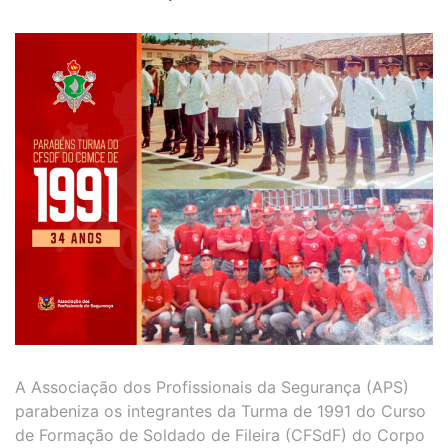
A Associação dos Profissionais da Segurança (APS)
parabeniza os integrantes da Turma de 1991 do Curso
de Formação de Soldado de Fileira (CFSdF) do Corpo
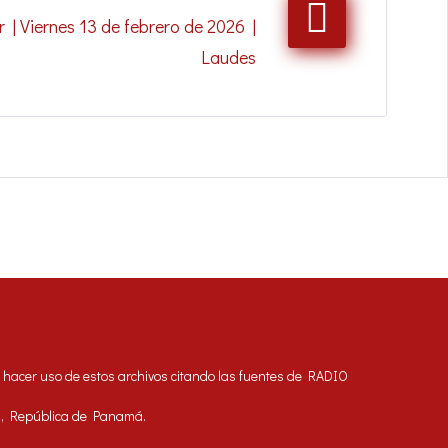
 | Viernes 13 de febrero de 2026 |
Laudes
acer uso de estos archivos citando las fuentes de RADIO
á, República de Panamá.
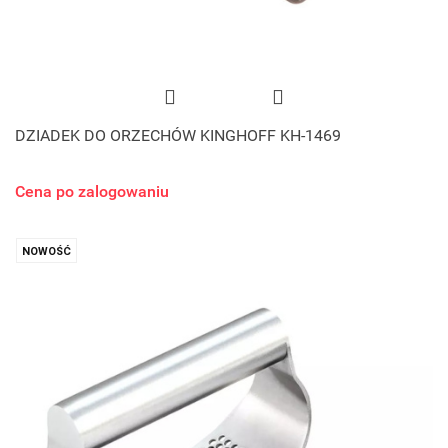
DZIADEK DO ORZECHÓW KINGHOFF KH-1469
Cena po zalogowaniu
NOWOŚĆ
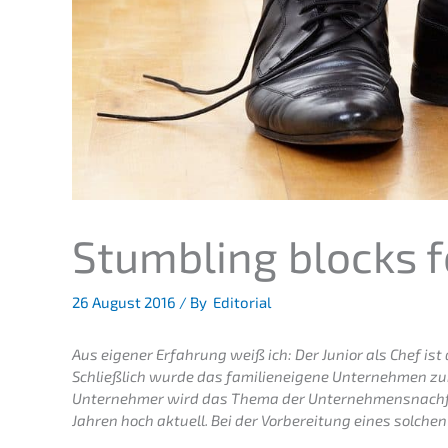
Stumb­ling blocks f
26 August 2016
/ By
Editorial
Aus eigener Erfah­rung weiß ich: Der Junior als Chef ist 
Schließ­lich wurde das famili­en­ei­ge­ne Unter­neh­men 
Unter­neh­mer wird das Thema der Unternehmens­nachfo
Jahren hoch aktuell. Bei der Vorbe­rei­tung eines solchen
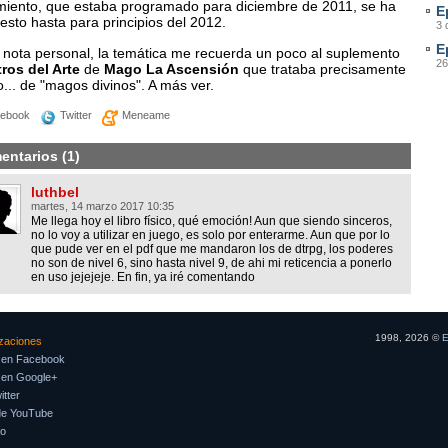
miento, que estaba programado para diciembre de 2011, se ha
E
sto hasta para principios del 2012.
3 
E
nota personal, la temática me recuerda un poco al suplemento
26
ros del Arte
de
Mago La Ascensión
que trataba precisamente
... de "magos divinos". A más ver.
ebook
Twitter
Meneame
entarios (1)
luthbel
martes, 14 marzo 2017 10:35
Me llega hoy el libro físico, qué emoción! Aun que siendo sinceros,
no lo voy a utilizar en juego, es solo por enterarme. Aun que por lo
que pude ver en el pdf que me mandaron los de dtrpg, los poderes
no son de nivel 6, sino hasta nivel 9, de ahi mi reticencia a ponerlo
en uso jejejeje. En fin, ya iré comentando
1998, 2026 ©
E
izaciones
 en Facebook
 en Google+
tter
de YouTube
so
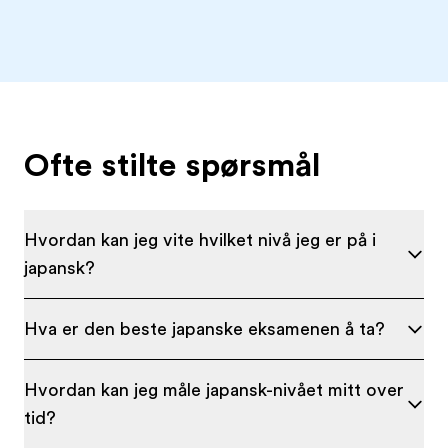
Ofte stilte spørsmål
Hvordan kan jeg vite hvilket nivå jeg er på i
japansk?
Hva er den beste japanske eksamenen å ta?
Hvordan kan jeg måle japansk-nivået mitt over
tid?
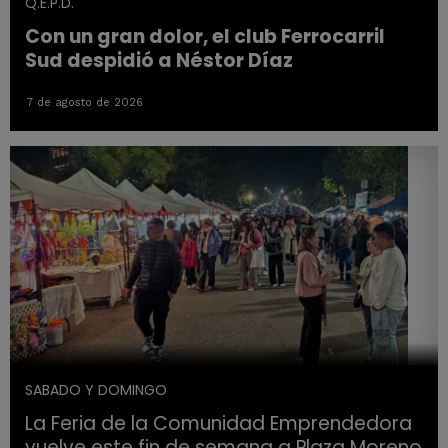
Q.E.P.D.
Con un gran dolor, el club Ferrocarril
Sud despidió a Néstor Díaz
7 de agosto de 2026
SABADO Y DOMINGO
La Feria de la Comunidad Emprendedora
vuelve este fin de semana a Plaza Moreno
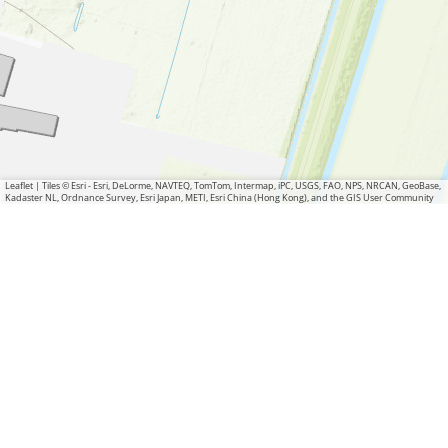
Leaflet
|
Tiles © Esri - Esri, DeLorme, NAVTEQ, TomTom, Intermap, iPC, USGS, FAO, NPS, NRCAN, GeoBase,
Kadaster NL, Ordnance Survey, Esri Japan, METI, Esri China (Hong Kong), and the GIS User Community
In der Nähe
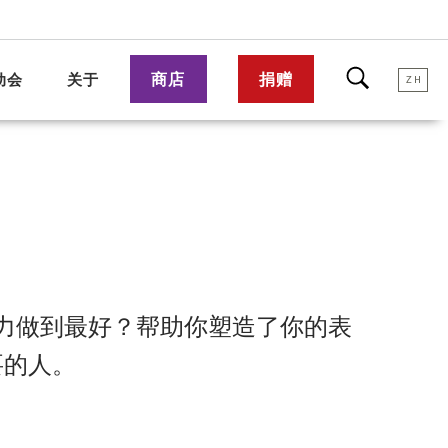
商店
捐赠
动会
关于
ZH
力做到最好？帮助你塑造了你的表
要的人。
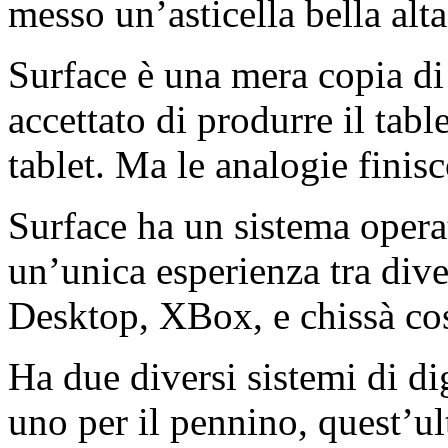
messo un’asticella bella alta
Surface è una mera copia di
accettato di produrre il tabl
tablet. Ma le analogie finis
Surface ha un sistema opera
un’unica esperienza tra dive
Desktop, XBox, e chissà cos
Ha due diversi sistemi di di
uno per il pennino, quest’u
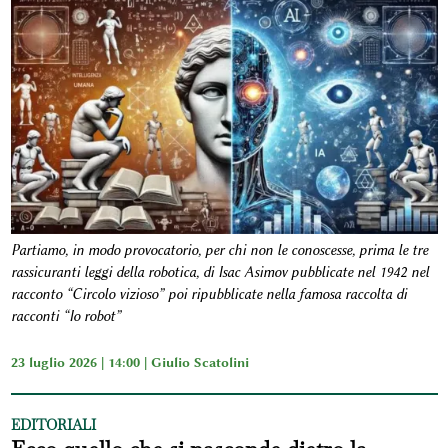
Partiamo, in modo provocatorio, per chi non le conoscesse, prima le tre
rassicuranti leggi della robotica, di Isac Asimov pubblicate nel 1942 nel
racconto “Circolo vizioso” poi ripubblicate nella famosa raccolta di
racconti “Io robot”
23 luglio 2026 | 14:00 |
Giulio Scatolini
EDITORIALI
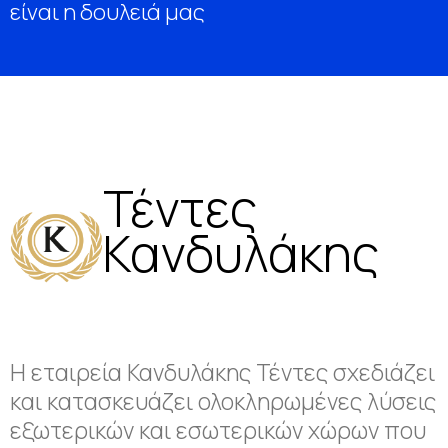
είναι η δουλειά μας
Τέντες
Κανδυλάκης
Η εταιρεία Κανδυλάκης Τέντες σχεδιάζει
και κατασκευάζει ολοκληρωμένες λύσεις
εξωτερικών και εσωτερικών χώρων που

Problem statement — Every line of the material that includes the word "Esri" needs to be copied.

Task result —
Tiles © Esri - Esri, DeLorme, NAVTEQ, TomTom, Intermap, iPC, USGS, FAO, NPS, NRCAN, GeoBase,
Kadaster NL, Ordnance Survey, Esri Japan, METI, Esri China (Hong Kong), and the GIS User Community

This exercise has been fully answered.